## Exercise prompt
Give the entries below again exactly. Their pictures are not needed.

## Record extracts
>>>>>

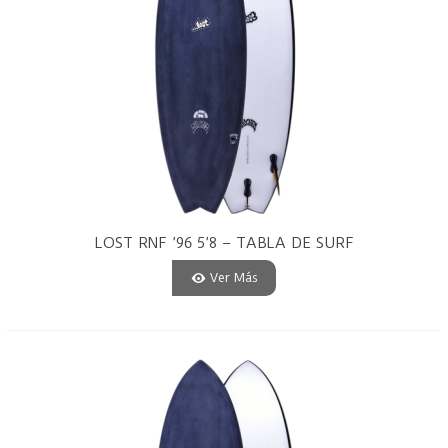
LOST RNF ’96 5’8 – TABLA DE SURF
PU
Ver Más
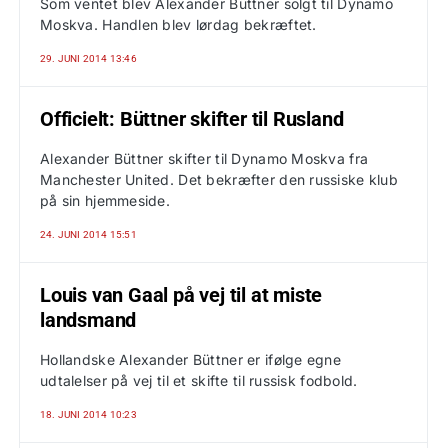
Som ventet blev Alexander Büttner solgt til Dynamo
Moskva. Handlen blev lørdag bekræftet.
29. JUNI 2014 13:46
Officielt: Büttner skifter til Rusland
Alexander Büttner skifter til Dynamo Moskva fra
Manchester United. Det bekræfter den russiske klub
på sin hjemmeside.
24. JUNI 2014 15:51
Louis van Gaal på vej til at miste
landsmand
Hollandske Alexander Büttner er ifølge egne
udtalelser på vej til et skifte til russisk fodbold.
18. JUNI 2014 10:23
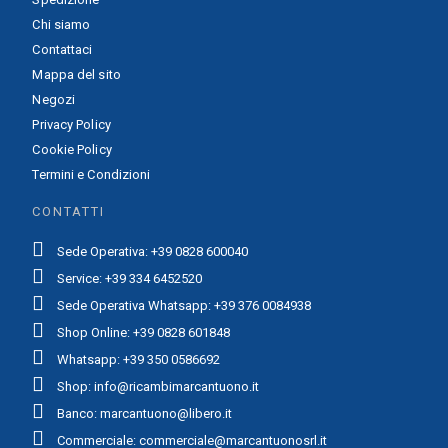
Chi siamo
Contattaci
Mappa del sito
Negozi
Privacy Policy
Cookie Policy
Termini e Condizioni
CONTATTI
Sede Operativa: +39 0828 600040
Service: +39 334 6452520
Sede Operativa Whatsapp: +39 376 0084938
Shop Online: +39 0828 601848
Whatsapp: +39 350 0586692
Shop: info@ricambimarcantuono.it
Banco: marcantuono@libero.it
Commerciale: commerciale@marcantuonosrl.it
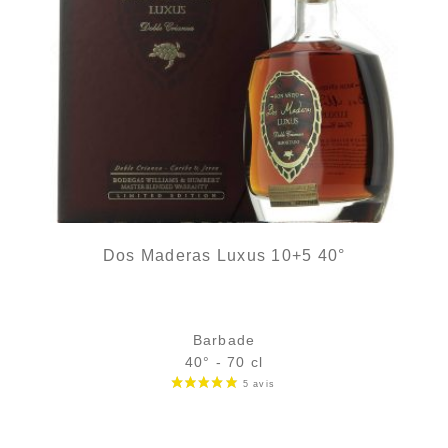
Dos Maderas Luxus 10+5 40°
Barbade
40° - 70 cl
Bouteille :
Le prix initial était : 170,00 €.
Le prix actuel est : 162,00 €.
170,00
€
162,00
€
en stock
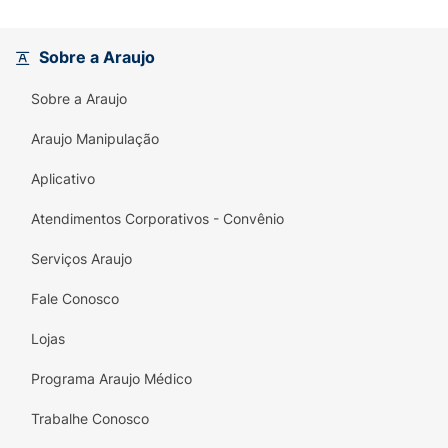
Sobre a Araujo
Sobre a Araujo
Araujo Manipulação
Aplicativo
Atendimentos Corporativos - Convênio
Serviços Araujo
Fale Conosco
Lojas
Programa Araujo Médico
Trabalhe Conosco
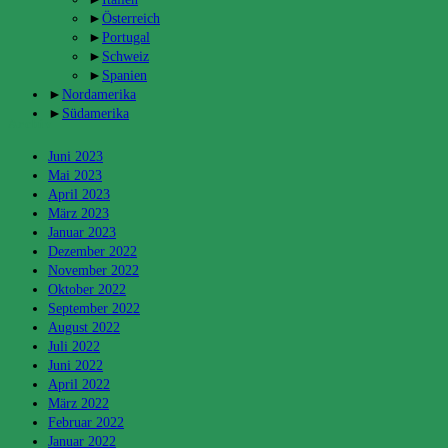
►
Österreich
►
Portugal
►
Schweiz
►
Spanien
►
Nordamerika
►
Südamerika
Archiv
Juni 2023
Mai 2023
April 2023
März 2023
Januar 2023
Dezember 2022
November 2022
Oktober 2022
September 2022
August 2022
Juli 2022
Juni 2022
April 2022
März 2022
Februar 2022
Januar 2022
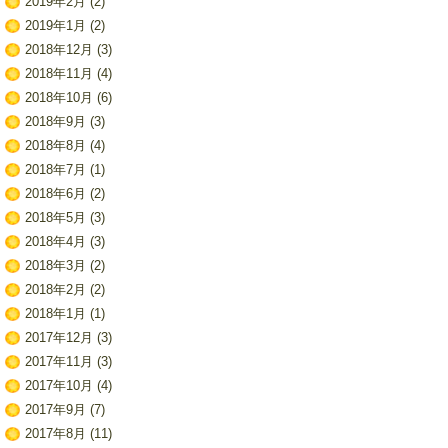
2019年2月
(2)
2019年1月
(2)
2018年12月
(3)
2018年11月
(4)
2018年10月
(6)
2018年9月
(3)
2018年8月
(4)
2018年7月
(1)
2018年6月
(2)
2018年5月
(3)
2018年4月
(3)
2018年3月
(2)
2018年2月
(2)
2018年1月
(1)
2017年12月
(3)
2017年11月
(3)
2017年10月
(4)
2017年9月
(7)
2017年8月
(11)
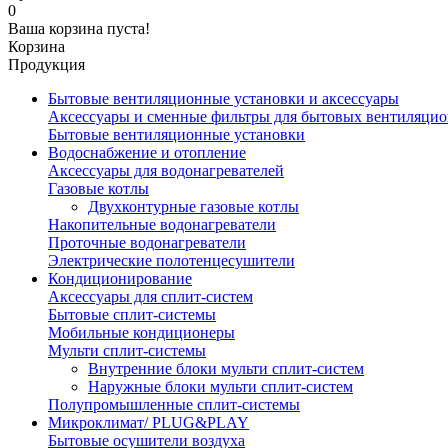
0
Ваша корзина пуста!
Корзина
Продукция
Бытовые вентиляционные установки и аксессуары
Аксессуары и сменные фильтры для бытовых вентиляци
Бытовые вентиляционные установки
Водоснабжение и отопление
Аксессуары для водонагревателей
Газовые котлы
Двухконтурные газовые котлы
Накопительные водонагреватели
Проточные водонагреватели
Электрические полотенцесушители
Кондиционирование
Аксессуары для сплит-систем
Бытовые сплит-системы
Мобильные кондиционеры
Мульти сплит-системы
Внутренние блоки мульти сплит-систем
Наружные блоки мульти сплит-систем
Полупромышленные сплит-системы
Микроклимат/ PLUG&PLAY
Бытовые осушители воздуха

<<<<<

## Output for this exercise
LOST RNF ’96 5’8 – TABLA DE SURF
PU
Ver Más
Som ventet blev Alexander Büttner solgt til Dynamo
Moskva. Handlen blev lørdag bekræftet.
29. JUNI 2014 13:46
Officielt: Büttner skifter til Rusland
Alexander Büttner skifter til Dynamo Moskva fra
Manchester United. Det bekræfter den russiske klub
på sin hjemmeside.
24. JUNI 2014 15:51
Louis van Gaal på vej til at miste
landsmand
Hollandske Alexander Büttner er ifølge egne
udtalelser på vej til et skifte til russisk fodbold.
18. JUNI 2014 10:23
Chi siamo
Contattaci
Mappa del sito
Negozi
Privacy Policy
Cookie Policy
Termini e Condizioni
CONTATTI
Sede Operativa: +39 0828 600040
Service: +39 334 6452520
Sede Operativa Whatsapp: +39 376 0084938
Shop Online: +39 0828 601848
Whatsapp: +39 350 0586692
Shop: info@ricambimarcantuono.it
Banco: marcantuono@libero.it
Commerciale: commerciale@marcantuonosrl.it
Dos Maderas Luxus 10+5 40°
Barbade
40° - 70 cl
Bouteille :
Le prix initial était : 170,00 €.
Le prix actuel est : 162,00 €.
170,00
€
162,00
€
en stock
Sobre a Araujo
Sobre a Araujo
Araujo Manipulação
Aplicativo
Atendimentos Corporativos - Convênio
Serviços Araujo
Fale Conosco
Lojas
Programa Araujo Médico
Trabalhe Conosco
►
Österreich
►
Portugal
►
Schweiz
►
Spanien
►
Nordamerika
►
Südamerika
Archiv
Juni 2023
Mai 2023
April 2023
März 2023
Januar 2023
Dezember 2022
November 2022
Oktober 2022
September 2022
August 2022
Juli 2022
Juni 2022
April 2022
März 2022
Februar 2022
Januar 2022
2019年2月
(2)
2019年1月
(2)
2018年12月
(3)
2018年11月
(4)
2018年10月
(6)
2018年9月
(3)
2018年8月
(4)
2018年7月
(1)
2018年6月
(2)
2018年5月
(3)
2018年4月
(3)
2018年3月
(2)
2018年2月
(2)
2018年1月
(1)
2017年12月
(3)
2017年11月
(3)
2017年10月
(4)
2017年9月
(7)
2017年8月
(11)
0
Ваша корзина пуста!
Корзина
Продукция
Бытовые вентиляционные установки и аксессуары
Аксессуары и сменные фильтры для бытовых вентиляци
Бытовые вентиляционные установки
Водоснабжение и отопление
Аксессуары для водонагревателей
Газовые котлы
Двухконтурные газовые котлы
Накопительные водонагреватели
Проточные водонагреватели
Электрические полотенцесушители
Кондиционирование
Аксессуары для сплит-систем
Бытовые сплит-системы
Мобильные кондиционеры
Мульти сплит-системы
Внутренние блоки мульти сплит-систем
Наружные блоки мульти сплит-систем
Полупромышленные сплит-системы
Микроклимат/ PLUG&PLAY
Бытовые осушители воздуха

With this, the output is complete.